Die dagegen erhobene Beschwerde ist nicht gerechtfertigt. Gemäß dem § 44 StPO bedarf der einmal bestellte Verteidiger zur Vornahme einzelner Prozeßhandlungen keiner besonderen Vollmacht. Diese Bestimmung ist sowohl auf den Wahlverteidiger als auch auf die nach dem § 41 Abs 2 und Abs 3 StPO bestellten Verteidiger anzuwenden. Demnach kann ein Verteidiger für seinen Mandanten verbindliche Rechtsmittelerklärungen abgeben und somit auch angemeldete Rechtsmittel zurückziehen. Zwar dürfen solche Rechtshandlungen in der Regel nicht gegen den Willen des Angeklagten vorgenommen werden (Foregger-Serini 2, Anm II zu § 44), doch bedeutet dies zunächst nur, daß der Verteidiger im Innenverhältnis verpflichtet ist, sich dem Willen des Angeklagten zu beugen, nicht aber daß die vom Verteidiger - wenn auch gegen den Willen des Angeklagten -

vorgenommene Rechtshandlung keine prozessuale Wirkung erzeugte. Nur dann, wenn dem Gericht schon bei Abgabe der prozessualen Erklärung bekannt ist, daß zwischen dem Angeklagten und dem Verteidiger in Bezug auf diese kein Konsens besteht, dh also der Angeklagte zB mit der vom Verteidiger abgegebenen Rechtsmittelerklärung nicht einverstanden ist, könnte diese keine Wirksamkeit haben. In diesem Sinne ist auch die Entscheidung des Obersten Gerichtshofes vom 18. Juni 1969, 12 Os 137, 138/69 (EvBl 1970/105) zu verstehen, wonach eine Berechtigung zur eigenmächtigen Verweigerung der Ausführung der vom Angeklagten angemeldeten Rechtsmittel gegen dessen erklärten Willen dem Verteidiger keinesfalls zugebilligt werden könne und die Ratskammer verpflichtet sei, die Weigerungsgründe auf ihre Erheblichkeit zu prüfen.
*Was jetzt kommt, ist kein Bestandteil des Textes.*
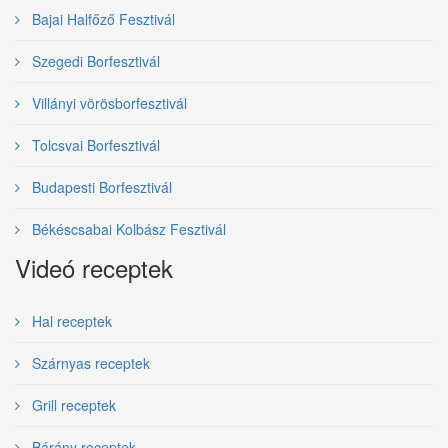
Bajai Halfőző Fesztivál
Szegedi Borfesztivál
Villányi vörösborfesztivál
Tolcsvai Borfesztivál
Budapesti Borfesztivál
Békéscsabai Kolbász Fesztivál
Videó receptek
Hal receptek
Szárnyas receptek
Grill receptek
Bárány receptek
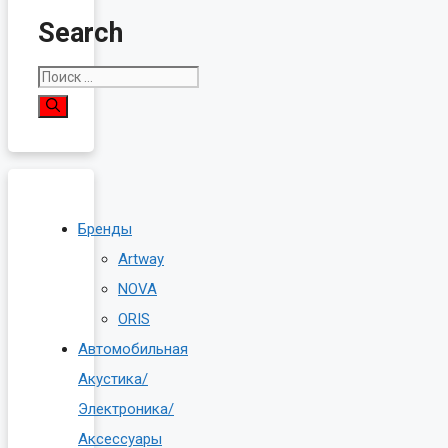
Search
Поиск:
Бренды
Artway
NOVA
ORIS
Автомобильная
Акустика/
Электроника/
Аксессуары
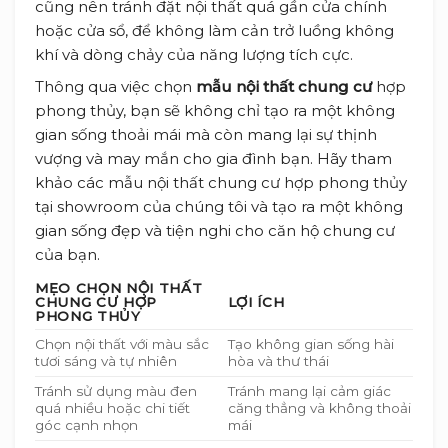
cũng nên tránh đặt nội thất quá gần cửa chính
hoặc cửa sổ, để không làm cản trở luồng không
khí và dòng chảy của năng lượng tích cực.
Thông qua việc chọn
mẫu nội thất chung cư
hợp
phong thủy, bạn sẽ không chỉ tạo ra một không
gian sống thoải mái mà còn mang lại sự thịnh
vượng và may mắn cho gia đình bạn. Hãy tham
khảo các mẫu nội thất chung cư hợp phong thủy
tại showroom của chúng tôi và tạo ra một không
gian sống đẹp và tiện nghi cho căn hộ chung cư
của bạn.
MẸO CHỌN NỘI THẤT
CHUNG CƯ HỢP
LỢI ÍCH
PHONG THỦY
Chọn nội thất với màu sắc
Tạo không gian sống hài
tươi sáng và tự nhiên
hòa và thư thái
Tránh sử dụng màu đen
Tránh mang lại cảm giác
quá nhiều hoặc chi tiết
căng thẳng và không thoải
góc cạnh nhọn
mái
So gesehen handelte aber das Erstgericht zu Recht, wenn es die Erklärung des Angeklagten - die überdies erst nach Ablauf der Rechtsmittelausführungsfrist vom Angeklagten zur Post gegeben worden war -, dessen Willen ihm im Zeitpunkt der Rechtsmittelzurückziehungserklärung des Verteidigers nicht bekannt war, zurückwies. Andernfalls wäre die Rechtssicherheit gefährdet, weil der Angeklagte auch noch Monate nach Ablauf der Rechtsmittelausführungsfrist die Möglichkeit hätte, dem Gericht nachzuweisen, daß er mit der Abgabe der Rechtsmittelerklärung seitens seines Verteidigers nicht einverstanden war, um diese somit noch ungültig zu machen.

Der Beschwerde war daher der Erfolg zu versagen, ohne daß zu prüfen gewesen wäre, ob tatsächlich eine Willensdivergenz zwischen dem Verteidiger und dem Angeklagten im Zeitpunkt der Rechtsmittelzurückziehung vorlag.